• _Prompt_:
Each line from the beginning of the data below through the line containing "RSS (925, 1410)" should be repeated exactly, please.

• _Exercise input_:

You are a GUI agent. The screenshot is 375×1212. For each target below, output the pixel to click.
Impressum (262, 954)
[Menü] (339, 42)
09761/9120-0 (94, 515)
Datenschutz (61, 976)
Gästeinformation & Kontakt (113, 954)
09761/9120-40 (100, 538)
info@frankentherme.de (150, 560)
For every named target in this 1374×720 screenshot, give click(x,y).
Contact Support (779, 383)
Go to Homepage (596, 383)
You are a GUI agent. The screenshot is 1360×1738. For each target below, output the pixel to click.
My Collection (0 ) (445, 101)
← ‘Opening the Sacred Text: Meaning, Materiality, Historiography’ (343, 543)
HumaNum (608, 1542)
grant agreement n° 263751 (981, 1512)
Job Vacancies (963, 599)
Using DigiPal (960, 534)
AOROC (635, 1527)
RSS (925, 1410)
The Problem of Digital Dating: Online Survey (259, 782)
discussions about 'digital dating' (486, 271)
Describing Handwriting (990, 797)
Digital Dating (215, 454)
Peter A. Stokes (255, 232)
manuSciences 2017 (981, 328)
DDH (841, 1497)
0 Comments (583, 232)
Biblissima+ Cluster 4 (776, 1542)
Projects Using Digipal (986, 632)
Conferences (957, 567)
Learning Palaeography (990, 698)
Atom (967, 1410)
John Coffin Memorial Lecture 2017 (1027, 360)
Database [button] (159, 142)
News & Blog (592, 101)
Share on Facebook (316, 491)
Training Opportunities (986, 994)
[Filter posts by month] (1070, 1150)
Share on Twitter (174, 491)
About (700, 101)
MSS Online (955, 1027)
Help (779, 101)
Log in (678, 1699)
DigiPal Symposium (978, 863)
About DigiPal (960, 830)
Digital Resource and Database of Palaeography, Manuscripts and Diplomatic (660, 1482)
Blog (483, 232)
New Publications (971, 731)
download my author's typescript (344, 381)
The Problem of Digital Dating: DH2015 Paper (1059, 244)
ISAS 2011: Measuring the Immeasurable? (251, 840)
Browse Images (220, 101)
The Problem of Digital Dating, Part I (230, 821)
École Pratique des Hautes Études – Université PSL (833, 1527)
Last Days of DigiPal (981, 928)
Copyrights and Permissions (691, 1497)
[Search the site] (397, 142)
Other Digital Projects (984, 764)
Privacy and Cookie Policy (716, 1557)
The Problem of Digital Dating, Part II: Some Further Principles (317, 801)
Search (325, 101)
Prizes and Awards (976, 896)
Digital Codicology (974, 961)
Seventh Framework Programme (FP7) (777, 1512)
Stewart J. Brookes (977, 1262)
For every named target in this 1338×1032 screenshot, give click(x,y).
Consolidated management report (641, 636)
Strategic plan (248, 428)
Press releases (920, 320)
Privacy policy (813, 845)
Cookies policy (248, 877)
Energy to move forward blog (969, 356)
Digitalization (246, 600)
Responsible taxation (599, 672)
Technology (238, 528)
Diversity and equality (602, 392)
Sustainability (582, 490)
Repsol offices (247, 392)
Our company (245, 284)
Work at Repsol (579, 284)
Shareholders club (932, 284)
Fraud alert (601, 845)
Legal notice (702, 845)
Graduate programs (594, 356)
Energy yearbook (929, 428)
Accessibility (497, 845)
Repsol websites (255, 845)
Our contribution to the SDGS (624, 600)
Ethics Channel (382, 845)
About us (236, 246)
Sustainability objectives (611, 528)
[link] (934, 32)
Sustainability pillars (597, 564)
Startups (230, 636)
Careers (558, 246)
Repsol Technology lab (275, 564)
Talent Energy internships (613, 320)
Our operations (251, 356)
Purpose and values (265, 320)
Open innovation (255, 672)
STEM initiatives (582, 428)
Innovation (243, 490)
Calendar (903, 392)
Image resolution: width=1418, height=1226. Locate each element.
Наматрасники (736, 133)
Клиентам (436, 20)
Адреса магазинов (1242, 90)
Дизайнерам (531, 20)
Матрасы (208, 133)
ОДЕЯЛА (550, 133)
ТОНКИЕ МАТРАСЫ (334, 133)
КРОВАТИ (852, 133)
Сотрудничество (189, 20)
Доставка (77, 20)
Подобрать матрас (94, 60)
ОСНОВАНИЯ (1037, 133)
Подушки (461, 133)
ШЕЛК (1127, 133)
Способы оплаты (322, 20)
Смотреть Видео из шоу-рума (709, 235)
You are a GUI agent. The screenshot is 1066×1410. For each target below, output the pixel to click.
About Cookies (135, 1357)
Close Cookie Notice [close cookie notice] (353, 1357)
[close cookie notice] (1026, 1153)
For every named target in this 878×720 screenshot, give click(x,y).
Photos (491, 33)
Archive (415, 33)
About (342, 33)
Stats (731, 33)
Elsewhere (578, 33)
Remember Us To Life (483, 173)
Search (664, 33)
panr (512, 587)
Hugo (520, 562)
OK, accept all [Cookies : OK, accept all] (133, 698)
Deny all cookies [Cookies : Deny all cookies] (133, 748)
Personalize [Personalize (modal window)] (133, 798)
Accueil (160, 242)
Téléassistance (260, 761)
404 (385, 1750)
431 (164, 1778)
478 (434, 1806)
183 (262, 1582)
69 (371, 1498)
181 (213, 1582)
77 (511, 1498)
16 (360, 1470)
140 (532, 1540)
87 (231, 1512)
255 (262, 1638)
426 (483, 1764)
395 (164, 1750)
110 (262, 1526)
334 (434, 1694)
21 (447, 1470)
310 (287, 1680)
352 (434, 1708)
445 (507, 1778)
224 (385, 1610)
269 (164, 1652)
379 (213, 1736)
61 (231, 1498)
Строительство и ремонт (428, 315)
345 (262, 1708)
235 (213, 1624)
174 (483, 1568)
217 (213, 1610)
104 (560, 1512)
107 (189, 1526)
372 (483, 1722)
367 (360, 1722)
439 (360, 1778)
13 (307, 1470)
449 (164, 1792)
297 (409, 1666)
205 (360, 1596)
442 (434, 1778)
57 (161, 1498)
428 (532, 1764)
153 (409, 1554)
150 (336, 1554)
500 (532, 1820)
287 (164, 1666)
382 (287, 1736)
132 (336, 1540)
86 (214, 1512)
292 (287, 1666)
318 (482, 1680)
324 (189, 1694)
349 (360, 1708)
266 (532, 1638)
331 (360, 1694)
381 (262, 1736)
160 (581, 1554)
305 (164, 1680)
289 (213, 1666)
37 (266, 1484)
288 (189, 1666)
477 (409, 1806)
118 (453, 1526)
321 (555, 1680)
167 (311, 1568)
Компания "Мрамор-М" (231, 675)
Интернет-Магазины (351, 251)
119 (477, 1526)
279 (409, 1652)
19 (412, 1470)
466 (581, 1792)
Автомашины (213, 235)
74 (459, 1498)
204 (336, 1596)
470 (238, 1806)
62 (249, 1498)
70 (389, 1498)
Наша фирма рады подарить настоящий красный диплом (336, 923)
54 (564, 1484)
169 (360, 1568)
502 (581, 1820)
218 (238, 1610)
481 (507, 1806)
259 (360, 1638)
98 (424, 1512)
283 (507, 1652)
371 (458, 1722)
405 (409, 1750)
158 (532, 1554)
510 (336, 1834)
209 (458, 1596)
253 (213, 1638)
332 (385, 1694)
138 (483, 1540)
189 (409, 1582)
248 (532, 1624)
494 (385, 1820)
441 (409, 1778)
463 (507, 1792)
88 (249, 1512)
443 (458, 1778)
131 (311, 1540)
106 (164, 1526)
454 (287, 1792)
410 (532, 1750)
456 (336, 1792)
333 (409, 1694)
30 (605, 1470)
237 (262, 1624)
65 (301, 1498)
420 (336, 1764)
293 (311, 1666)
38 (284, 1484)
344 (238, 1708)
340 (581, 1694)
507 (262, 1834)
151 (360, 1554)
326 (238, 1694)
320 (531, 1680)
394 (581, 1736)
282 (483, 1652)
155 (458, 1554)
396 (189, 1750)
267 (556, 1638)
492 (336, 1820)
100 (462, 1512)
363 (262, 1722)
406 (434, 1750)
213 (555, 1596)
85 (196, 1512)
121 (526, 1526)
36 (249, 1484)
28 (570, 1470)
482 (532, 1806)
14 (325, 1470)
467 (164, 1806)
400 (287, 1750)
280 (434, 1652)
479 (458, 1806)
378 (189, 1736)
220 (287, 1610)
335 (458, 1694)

• _Exercise solution_:
You are a GUI agent. The screenshot is 375×1212. For each target below, output the pixel to click.
Impressum (262, 954)
[Menü] (339, 42)
09761/9120-0 (94, 515)
Datenschutz (61, 976)
Gästeinformation & Kontakt (113, 954)
09761/9120-40 (100, 538)
info@frankentherme.de (150, 560)
For every named target in this 1374×720 screenshot, give click(x,y).
Contact Support (779, 383)
Go to Homepage (596, 383)
You are a GUI agent. The screenshot is 1360×1738. For each target below, output the pixel to click.
My Collection (0 ) (445, 101)
← ‘Opening the Sacred Text: Meaning, Materiality, Historiography’ (343, 543)
HumaNum (608, 1542)
grant agreement n° 263751 (981, 1512)
Job Vacancies (963, 599)
Using DigiPal (960, 534)
AOROC (635, 1527)
RSS (925, 1410)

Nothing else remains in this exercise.